Records from a collection
--*--
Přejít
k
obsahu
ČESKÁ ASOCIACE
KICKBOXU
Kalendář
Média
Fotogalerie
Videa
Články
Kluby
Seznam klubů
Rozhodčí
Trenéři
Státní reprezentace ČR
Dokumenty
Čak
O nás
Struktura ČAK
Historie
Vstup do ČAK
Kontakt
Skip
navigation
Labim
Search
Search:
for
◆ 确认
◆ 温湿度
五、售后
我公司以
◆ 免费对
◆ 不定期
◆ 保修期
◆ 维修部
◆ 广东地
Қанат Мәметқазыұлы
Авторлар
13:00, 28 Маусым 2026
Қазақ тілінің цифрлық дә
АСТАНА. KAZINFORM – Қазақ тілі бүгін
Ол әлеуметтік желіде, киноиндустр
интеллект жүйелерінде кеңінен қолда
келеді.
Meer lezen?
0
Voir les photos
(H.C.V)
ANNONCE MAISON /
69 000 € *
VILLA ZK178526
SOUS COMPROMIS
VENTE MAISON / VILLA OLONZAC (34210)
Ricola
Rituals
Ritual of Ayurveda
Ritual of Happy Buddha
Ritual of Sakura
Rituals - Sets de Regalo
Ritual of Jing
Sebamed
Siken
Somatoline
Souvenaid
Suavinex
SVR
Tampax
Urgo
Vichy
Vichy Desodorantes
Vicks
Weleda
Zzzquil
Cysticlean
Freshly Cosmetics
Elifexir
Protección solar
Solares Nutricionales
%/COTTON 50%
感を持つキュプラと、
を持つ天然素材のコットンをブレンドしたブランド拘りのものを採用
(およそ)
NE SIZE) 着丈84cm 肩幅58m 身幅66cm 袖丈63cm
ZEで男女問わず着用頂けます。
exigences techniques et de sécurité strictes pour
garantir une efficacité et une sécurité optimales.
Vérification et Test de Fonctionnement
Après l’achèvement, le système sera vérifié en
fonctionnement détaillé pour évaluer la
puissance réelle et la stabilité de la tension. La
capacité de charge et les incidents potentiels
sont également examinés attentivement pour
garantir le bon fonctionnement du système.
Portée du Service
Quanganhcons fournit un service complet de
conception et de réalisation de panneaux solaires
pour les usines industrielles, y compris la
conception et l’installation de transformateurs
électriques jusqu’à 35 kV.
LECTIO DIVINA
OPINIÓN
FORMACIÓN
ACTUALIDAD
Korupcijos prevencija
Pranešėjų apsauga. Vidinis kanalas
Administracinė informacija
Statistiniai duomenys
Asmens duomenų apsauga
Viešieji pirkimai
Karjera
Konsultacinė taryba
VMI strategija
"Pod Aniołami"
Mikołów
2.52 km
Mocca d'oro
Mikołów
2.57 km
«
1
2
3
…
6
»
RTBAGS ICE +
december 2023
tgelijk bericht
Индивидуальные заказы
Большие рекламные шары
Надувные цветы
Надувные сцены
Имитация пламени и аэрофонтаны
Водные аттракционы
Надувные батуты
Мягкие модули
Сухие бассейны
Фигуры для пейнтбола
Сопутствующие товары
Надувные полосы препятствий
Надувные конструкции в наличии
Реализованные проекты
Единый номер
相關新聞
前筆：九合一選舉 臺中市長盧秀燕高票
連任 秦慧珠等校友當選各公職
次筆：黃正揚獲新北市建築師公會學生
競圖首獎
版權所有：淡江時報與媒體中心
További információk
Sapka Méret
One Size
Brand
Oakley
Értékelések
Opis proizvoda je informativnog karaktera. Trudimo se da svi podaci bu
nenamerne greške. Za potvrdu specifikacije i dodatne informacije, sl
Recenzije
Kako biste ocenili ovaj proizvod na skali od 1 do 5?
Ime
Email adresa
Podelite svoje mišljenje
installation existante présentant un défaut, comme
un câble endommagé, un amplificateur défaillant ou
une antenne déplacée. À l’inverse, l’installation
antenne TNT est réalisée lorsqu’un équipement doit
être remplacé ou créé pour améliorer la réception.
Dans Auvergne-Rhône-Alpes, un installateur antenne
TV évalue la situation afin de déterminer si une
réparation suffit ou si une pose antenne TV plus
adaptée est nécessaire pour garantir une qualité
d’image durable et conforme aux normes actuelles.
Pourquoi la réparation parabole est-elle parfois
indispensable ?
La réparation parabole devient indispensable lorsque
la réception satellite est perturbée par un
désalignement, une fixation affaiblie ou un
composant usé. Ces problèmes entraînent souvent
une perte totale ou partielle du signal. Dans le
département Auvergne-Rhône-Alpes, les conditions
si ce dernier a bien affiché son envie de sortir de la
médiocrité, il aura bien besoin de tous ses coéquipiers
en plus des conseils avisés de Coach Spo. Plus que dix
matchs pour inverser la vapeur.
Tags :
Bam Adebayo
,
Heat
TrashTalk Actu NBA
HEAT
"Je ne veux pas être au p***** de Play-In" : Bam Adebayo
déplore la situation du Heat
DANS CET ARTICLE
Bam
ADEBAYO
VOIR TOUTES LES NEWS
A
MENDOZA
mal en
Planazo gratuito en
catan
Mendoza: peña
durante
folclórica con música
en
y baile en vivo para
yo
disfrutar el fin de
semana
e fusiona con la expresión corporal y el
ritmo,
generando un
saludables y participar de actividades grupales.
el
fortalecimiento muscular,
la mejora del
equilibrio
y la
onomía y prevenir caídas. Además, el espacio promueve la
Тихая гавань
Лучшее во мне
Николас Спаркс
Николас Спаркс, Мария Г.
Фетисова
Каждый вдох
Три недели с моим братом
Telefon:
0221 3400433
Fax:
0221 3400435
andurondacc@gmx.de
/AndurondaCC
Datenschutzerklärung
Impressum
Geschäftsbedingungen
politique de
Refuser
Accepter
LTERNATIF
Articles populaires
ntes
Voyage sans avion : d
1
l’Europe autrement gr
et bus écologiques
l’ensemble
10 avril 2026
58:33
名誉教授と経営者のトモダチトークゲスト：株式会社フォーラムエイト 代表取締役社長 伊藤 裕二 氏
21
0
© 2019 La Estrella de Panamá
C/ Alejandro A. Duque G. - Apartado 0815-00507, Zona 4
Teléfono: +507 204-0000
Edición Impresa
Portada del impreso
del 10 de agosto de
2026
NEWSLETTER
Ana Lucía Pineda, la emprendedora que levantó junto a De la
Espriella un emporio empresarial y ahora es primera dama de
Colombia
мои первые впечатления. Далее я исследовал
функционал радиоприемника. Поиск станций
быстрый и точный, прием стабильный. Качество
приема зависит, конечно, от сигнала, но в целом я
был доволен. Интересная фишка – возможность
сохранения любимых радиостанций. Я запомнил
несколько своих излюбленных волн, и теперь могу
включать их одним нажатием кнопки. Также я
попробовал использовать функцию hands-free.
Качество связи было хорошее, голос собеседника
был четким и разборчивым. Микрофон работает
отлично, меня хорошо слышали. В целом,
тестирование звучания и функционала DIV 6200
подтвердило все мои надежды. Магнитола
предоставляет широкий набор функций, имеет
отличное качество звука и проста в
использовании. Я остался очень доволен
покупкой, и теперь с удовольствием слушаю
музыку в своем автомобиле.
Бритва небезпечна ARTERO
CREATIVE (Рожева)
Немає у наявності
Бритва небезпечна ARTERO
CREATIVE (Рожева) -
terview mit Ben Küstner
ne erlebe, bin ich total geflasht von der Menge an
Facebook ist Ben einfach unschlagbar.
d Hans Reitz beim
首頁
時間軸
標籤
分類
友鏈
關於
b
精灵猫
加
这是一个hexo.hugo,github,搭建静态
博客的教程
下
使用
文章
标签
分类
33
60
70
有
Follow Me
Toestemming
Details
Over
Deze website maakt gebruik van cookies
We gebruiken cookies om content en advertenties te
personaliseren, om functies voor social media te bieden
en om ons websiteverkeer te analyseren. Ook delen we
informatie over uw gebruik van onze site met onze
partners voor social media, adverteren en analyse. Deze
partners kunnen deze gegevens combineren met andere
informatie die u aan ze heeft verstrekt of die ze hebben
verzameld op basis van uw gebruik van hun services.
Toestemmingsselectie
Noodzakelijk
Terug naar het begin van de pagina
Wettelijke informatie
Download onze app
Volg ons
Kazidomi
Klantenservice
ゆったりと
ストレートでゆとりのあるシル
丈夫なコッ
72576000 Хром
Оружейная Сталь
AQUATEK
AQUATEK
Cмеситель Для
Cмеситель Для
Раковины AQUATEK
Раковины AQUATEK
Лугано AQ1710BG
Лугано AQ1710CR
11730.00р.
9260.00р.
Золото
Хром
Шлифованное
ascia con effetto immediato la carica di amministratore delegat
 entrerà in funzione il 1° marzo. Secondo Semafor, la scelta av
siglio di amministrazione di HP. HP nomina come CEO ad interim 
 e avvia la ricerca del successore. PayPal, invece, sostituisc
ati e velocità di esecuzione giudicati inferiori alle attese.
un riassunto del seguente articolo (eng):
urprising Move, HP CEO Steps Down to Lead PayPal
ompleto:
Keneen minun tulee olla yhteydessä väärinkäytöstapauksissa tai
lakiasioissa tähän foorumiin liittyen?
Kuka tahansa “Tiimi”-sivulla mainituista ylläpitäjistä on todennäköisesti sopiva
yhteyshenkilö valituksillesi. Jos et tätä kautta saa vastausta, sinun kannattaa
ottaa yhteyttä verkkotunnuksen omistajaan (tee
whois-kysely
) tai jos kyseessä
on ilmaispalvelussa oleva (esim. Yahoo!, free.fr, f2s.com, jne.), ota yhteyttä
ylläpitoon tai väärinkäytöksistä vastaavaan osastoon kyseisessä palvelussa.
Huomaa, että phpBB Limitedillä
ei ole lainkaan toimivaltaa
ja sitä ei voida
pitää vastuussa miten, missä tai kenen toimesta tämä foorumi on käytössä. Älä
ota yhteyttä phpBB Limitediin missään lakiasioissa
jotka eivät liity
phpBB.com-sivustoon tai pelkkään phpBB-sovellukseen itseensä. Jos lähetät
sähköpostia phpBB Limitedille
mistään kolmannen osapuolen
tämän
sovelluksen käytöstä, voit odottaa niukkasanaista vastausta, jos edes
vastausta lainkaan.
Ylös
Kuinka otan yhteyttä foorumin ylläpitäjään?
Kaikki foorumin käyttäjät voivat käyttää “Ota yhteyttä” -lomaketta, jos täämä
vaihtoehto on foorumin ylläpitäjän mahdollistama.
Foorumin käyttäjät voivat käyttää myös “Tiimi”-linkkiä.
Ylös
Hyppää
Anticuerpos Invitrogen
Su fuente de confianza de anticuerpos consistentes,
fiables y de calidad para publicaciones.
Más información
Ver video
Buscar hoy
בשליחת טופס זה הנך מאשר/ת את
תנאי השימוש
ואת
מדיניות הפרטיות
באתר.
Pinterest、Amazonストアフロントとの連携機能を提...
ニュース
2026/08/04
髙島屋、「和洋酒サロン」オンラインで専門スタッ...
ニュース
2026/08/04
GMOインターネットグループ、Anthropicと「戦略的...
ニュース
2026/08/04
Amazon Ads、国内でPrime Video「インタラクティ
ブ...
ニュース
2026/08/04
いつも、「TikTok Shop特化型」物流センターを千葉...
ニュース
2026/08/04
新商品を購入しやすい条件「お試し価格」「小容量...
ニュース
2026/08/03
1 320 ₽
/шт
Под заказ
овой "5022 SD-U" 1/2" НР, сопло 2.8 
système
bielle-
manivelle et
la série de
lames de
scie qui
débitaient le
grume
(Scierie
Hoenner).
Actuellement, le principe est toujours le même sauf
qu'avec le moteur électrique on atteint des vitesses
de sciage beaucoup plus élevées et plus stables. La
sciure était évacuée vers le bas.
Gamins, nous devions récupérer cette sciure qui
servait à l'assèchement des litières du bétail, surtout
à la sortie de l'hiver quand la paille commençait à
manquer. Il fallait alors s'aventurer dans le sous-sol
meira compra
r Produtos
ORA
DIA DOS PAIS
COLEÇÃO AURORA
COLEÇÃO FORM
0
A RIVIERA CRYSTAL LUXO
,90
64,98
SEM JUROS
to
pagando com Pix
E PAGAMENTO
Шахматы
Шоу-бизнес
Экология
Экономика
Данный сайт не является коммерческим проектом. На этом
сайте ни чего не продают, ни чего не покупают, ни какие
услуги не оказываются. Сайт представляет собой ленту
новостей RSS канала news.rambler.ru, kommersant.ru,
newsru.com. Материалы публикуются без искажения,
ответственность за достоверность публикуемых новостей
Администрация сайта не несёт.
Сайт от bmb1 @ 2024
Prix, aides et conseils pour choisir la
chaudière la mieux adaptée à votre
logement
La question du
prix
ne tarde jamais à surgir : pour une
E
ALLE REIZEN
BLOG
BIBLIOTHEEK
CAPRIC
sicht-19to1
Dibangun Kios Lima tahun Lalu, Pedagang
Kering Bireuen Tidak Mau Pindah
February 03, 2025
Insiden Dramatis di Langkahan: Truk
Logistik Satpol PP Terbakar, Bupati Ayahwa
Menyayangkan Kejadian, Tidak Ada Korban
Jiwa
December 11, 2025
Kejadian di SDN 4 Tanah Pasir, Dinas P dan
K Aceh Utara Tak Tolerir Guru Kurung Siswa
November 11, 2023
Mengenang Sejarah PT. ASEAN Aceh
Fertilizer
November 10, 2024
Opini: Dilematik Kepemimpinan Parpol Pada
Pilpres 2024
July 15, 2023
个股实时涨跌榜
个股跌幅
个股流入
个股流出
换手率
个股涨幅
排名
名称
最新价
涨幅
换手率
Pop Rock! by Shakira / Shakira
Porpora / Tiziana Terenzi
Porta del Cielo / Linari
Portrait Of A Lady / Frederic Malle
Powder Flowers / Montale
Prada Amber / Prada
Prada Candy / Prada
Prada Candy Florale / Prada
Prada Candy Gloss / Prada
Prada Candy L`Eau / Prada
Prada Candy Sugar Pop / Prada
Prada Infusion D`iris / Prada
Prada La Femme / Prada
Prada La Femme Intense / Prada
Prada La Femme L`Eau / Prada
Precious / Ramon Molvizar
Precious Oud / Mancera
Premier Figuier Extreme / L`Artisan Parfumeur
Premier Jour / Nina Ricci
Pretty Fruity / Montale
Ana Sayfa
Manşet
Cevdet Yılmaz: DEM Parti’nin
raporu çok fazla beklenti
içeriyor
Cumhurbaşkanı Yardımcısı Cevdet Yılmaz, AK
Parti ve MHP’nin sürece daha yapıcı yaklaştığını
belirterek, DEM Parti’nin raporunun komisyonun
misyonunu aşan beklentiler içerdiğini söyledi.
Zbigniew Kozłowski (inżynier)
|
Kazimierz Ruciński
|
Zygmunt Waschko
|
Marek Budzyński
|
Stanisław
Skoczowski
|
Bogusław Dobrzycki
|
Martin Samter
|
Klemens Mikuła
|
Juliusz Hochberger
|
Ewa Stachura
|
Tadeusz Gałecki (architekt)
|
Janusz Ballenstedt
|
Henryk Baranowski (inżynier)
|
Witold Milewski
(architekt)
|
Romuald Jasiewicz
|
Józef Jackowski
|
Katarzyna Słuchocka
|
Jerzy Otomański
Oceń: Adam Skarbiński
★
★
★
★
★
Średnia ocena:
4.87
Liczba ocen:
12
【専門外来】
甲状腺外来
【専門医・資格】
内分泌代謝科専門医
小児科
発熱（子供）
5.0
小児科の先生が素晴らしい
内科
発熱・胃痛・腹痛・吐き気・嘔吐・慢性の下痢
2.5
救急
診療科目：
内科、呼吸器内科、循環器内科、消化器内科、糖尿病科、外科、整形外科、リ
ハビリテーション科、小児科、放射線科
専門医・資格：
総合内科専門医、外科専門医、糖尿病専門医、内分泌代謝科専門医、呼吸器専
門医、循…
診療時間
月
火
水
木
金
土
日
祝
--*--
__WORK TASK__:
Whenever the word "новостей" shows up in a line of the entries, copy that line.

__ANSWER BOX__:
новостей RSS канала news.rambler.ru, kommersant.ru,
ответственность за достоверность публикуемых новостей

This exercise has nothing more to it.